In the many years that I knew her, she never once uttered an unkind word to me. In fact, I can’t recall her ever uttering any unkind words to anyone. The worst thing she ever said to anyone was to the one she loved, her Jim: “Go shit in your hat.” She uttered that enough times for her daughter to pick up on it and tell her husband the same thing.

She was part of the greatest generation, and her participating in it made it great. She was not a woman of leisure, but a woman who was never on time. She laughed and loved to hear stories or jokes I told her. She was a very intelligent woman with a child like innocence. She was a wonderful grandmother, and a great Mother-in-law. Yes, she was my Mother-in-law, and I miss her. I could have written about her on her birthday, but I would not have had the right attitude, or on the anniversary of her death, but I wouldn’t have had the emotional stability or heart.
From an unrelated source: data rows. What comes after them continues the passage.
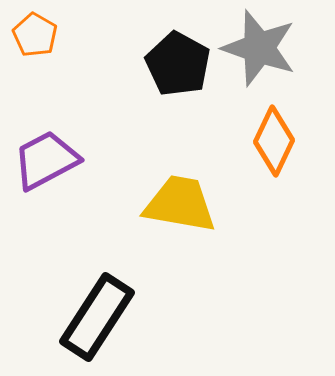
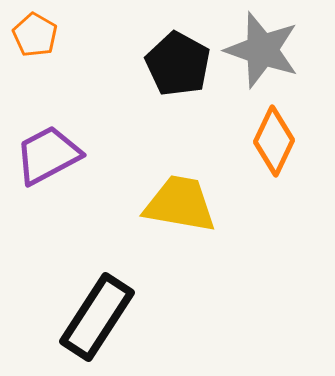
gray star: moved 3 px right, 2 px down
purple trapezoid: moved 2 px right, 5 px up
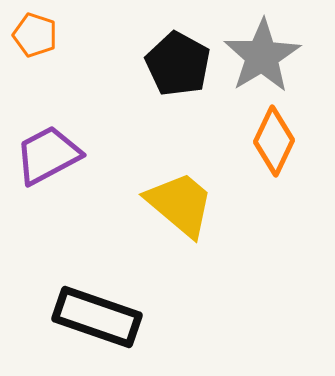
orange pentagon: rotated 12 degrees counterclockwise
gray star: moved 6 px down; rotated 22 degrees clockwise
yellow trapezoid: rotated 30 degrees clockwise
black rectangle: rotated 76 degrees clockwise
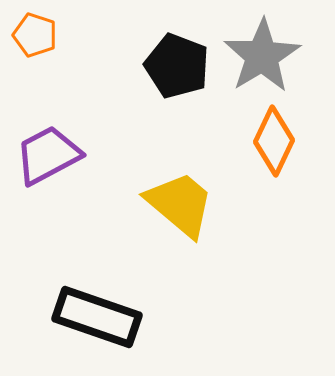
black pentagon: moved 1 px left, 2 px down; rotated 8 degrees counterclockwise
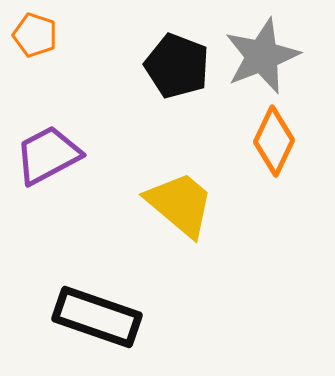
gray star: rotated 10 degrees clockwise
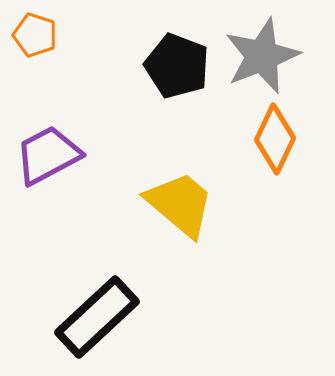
orange diamond: moved 1 px right, 2 px up
black rectangle: rotated 62 degrees counterclockwise
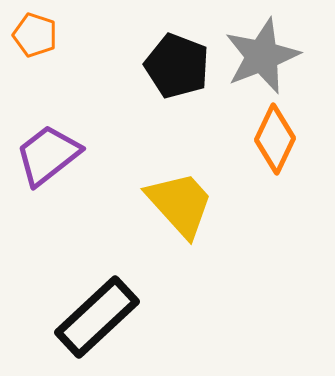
purple trapezoid: rotated 10 degrees counterclockwise
yellow trapezoid: rotated 8 degrees clockwise
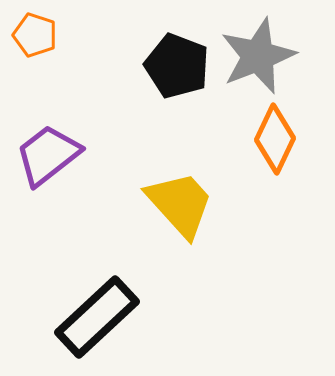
gray star: moved 4 px left
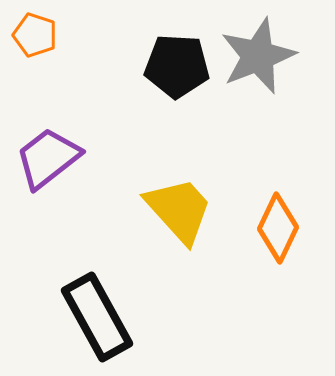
black pentagon: rotated 18 degrees counterclockwise
orange diamond: moved 3 px right, 89 px down
purple trapezoid: moved 3 px down
yellow trapezoid: moved 1 px left, 6 px down
black rectangle: rotated 76 degrees counterclockwise
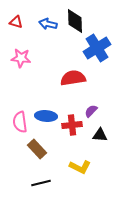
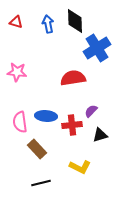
blue arrow: rotated 66 degrees clockwise
pink star: moved 4 px left, 14 px down
black triangle: rotated 21 degrees counterclockwise
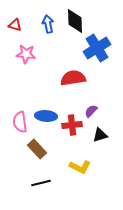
red triangle: moved 1 px left, 3 px down
pink star: moved 9 px right, 18 px up
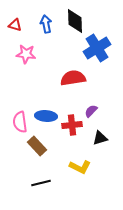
blue arrow: moved 2 px left
black triangle: moved 3 px down
brown rectangle: moved 3 px up
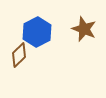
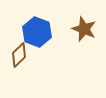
blue hexagon: rotated 12 degrees counterclockwise
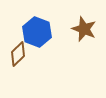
brown diamond: moved 1 px left, 1 px up
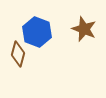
brown diamond: rotated 30 degrees counterclockwise
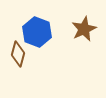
brown star: rotated 25 degrees clockwise
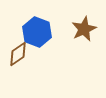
brown diamond: rotated 40 degrees clockwise
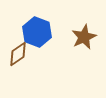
brown star: moved 8 px down
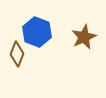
brown diamond: moved 1 px left; rotated 35 degrees counterclockwise
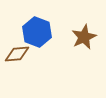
brown diamond: rotated 65 degrees clockwise
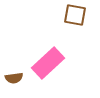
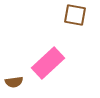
brown semicircle: moved 4 px down
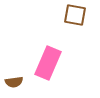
pink rectangle: rotated 24 degrees counterclockwise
She loved to tell stories about when she was young, riding in her father’s Pon tiac as she pronounced it, how he would never let anyone ever pass him, or how some incident occurred in her childhood, as she was relating it digressed into how she loved Superman Comic Books, and then after a half hour of that, back to her story.

TLW (The Little Woman) was her daughter, one of four children, bright, and successful in their own way, none were ever anything but. TLW related how she would get down in the dirt to play with her children, and raised them up to her high level.

She loved my children, always giving them all the attention and then some, every time she went to a store, she had to buy her grandchildren a toy, or she wasn’t Grandma. She catered to her Jim and loved him dearly, and he loved her.

She looked like Hyacinth Bucket or Edith Bunker, even sounded like her at times, and I’m sure poor Jim in some of his exasperations felt like Archie. She was a modest and unpretentious as one can get, had friends all over the place, a real chatterbox and I loved to hear her.

All her children are very serious, very business like, except for her oldest daughter; Maureen (blog to come) and sometimes I wonder how she never rubbed off on them in her laughter and spirit. But she did rub off on them in her decency, self-respect, and affording one comfort in her presence.

Although I miss you Helen, I haven’t let you go.

1 comment:

Dennis J. Manning, President/CEO said...

This is sweet, Joe. Thanks for sharing such heartfelt feelings for Mom. You captured so much of her essence in so few words.